Dataset extract:

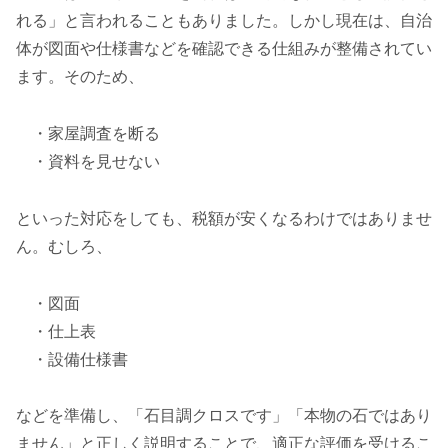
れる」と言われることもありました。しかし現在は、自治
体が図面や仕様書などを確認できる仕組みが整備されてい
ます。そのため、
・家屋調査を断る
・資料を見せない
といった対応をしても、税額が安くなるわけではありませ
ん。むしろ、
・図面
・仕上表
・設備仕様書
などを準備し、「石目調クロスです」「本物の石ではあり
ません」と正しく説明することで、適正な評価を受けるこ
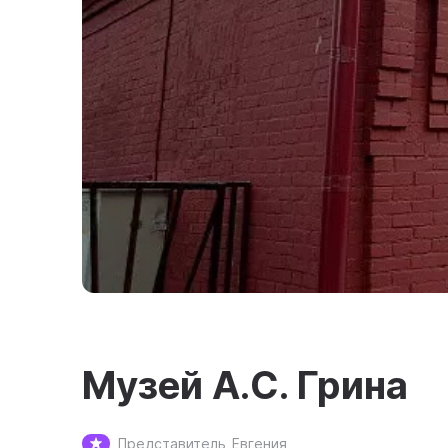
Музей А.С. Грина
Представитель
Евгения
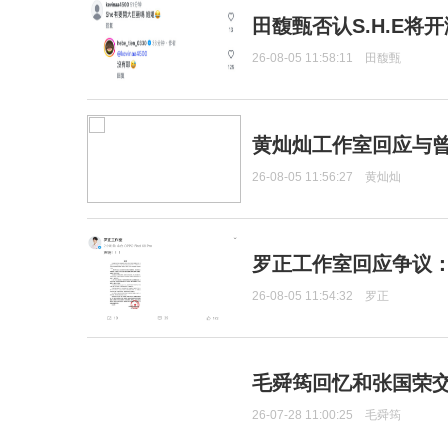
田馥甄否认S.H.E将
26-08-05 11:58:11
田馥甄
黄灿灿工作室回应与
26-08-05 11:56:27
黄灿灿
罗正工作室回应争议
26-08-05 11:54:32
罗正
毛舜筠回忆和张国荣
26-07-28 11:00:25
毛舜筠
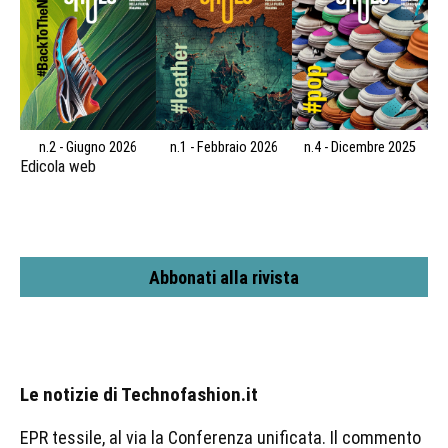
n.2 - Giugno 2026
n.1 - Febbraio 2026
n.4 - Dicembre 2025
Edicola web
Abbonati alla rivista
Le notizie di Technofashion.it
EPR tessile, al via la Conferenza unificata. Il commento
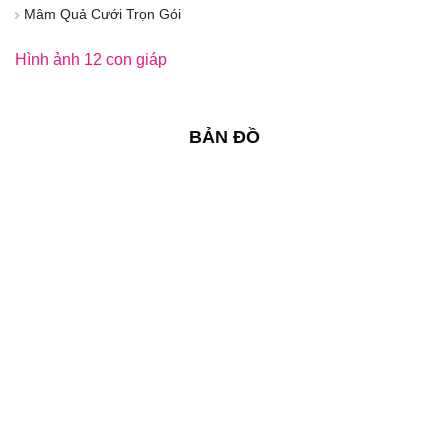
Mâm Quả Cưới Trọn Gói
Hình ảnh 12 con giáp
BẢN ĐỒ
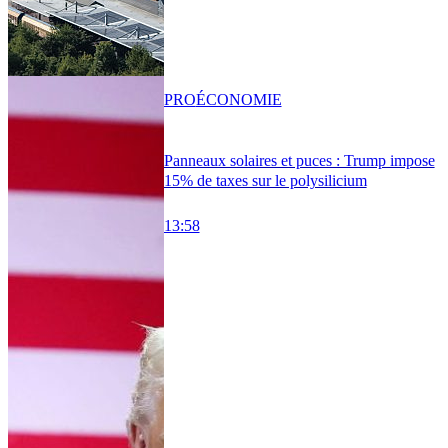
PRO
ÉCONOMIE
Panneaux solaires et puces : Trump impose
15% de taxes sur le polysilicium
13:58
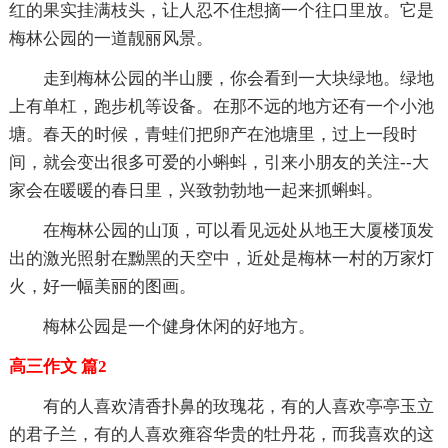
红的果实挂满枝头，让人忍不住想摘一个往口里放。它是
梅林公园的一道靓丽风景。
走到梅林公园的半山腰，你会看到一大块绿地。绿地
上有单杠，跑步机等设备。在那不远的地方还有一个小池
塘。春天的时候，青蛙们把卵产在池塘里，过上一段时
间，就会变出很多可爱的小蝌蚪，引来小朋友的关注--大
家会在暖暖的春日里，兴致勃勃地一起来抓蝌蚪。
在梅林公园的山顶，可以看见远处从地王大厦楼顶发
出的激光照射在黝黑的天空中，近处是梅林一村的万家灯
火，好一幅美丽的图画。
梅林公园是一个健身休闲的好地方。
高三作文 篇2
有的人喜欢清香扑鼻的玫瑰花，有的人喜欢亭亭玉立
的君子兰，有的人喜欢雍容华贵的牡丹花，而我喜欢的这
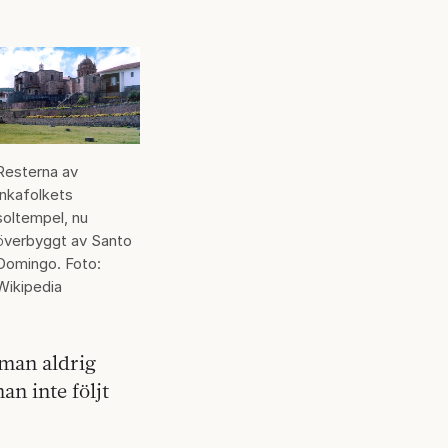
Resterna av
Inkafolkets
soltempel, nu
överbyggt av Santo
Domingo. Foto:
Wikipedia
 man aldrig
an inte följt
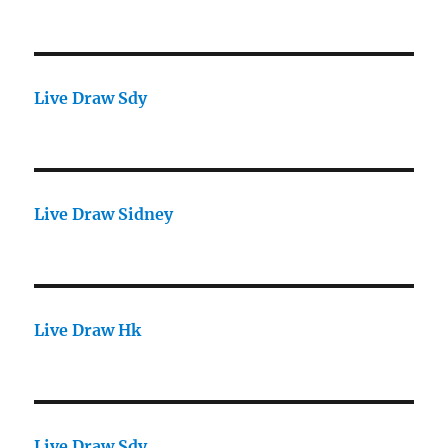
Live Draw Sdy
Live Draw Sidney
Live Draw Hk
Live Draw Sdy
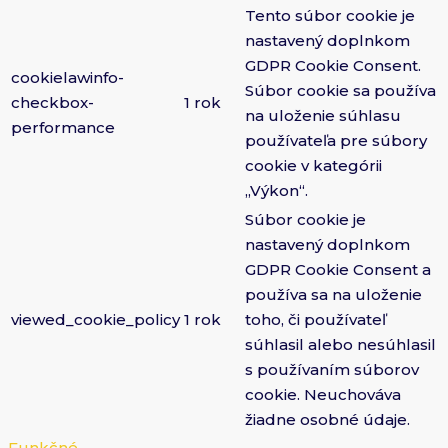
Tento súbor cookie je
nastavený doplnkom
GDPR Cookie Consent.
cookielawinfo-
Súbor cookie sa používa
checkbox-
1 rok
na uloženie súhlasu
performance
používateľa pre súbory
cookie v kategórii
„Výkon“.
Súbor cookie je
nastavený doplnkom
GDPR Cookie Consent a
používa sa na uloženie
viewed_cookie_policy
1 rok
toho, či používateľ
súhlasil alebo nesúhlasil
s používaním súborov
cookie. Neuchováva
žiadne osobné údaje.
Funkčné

Instructions to follow: Transcribe the whole listing exactly but exclude images.

Response to the exercise:
れる」と言われることもありました。しかし現在は、自治
体が図面や仕様書などを確認できる仕組みが整備されてい
ます。そのため、
・家屋調査を断る
・資料を見せない
といった対応をしても、税額が安くなるわけではありませ
ん。むしろ、
・図面
・仕上表
・設備仕様書
などを準備し、「石目調クロスです」「本物の石ではあり
ません」と正しく説明することで、適正な評価を受けるこ
Музей А.С. Грина
Представитель
Евгения
田馥甄否认S.H.E将
26-08-05 11:58:11
田馥甄
黄灿灿工作室回应与
26-08-05 11:56:27
黄灿灿
罗正工作室回应争议
26-08-05 11:54:32
罗正
毛舜筠回忆和张国荣
26-07-28 11:00:25
毛舜筠
n.2 - Giugno 2026
n.1 - Febbraio 2026
n.4 - Dicembre 2025
Edicola web
Abbonati alla rivista
Le notizie di Technofashion.it
EPR tessile, al via la Conferenza unificata. Il commento
Mâm Quả Cưới Trọn Gói
Hình ảnh 12 con giáp
BẢN ĐỒ
PRO
ÉCONOMIE
Panneaux solaires et puces : Trump impose
15% de taxes sur le polysilicium
13:58
红的果实挂满枝头，让人忍不住想摘一个往口里放。它是
梅林公园的一道靓丽风景。
走到梅林公园的半山腰，你会看到一大块绿地。绿地
上有单杠，跑步机等设备。在那不远的地方还有一个小池
塘。春天的时候，青蛙们把卵产在池塘里，过上一段时
间，就会变出很多可爱的小蝌蚪，引来小朋友的关注--大
家会在暖暖的春日里，兴致勃勃地一起来抓蝌蚪。
在梅林公园的山顶，可以看见远处从地王大厦楼顶发
出的激光照射在黝黑的天空中，近处是梅林一村的万家灯
火，好一幅美丽的图画。
梅林公园是一个健身休闲的好地方。
高三作文 篇2
有的人喜欢清香扑鼻的玫瑰花，有的人喜欢亭亭玉立
的君子兰，有的人喜欢雍容华贵的牡丹花，而我喜欢的这
Resterna av
Inkafolkets
soltempel, nu
överbyggt av Santo
Domingo. Foto:
Wikipedia
 man aldrig
an inte följt
Live Draw Sdy
Live Draw Sidney
Live Draw Hk
Live Draw Sdy
Tento súbor cookie je
nastavený doplnkom
GDPR Cookie Consent.
cookielawinfo-
Súbor cookie sa používa
checkbox-
1 rok
na uloženie súhlasu
performance
používateľa pre súbory
cookie v kategórii
„Výkon“.
Súbor cookie je
nastavený doplnkom
GDPR Cookie Consent a
používa sa na uloženie
viewed_cookie_policy
1 rok
toho, či používateľ
súhlasil alebo nesúhlasil
s používaním súborov
cookie. Neuchováva
žiadne osobné údaje.
Funkčné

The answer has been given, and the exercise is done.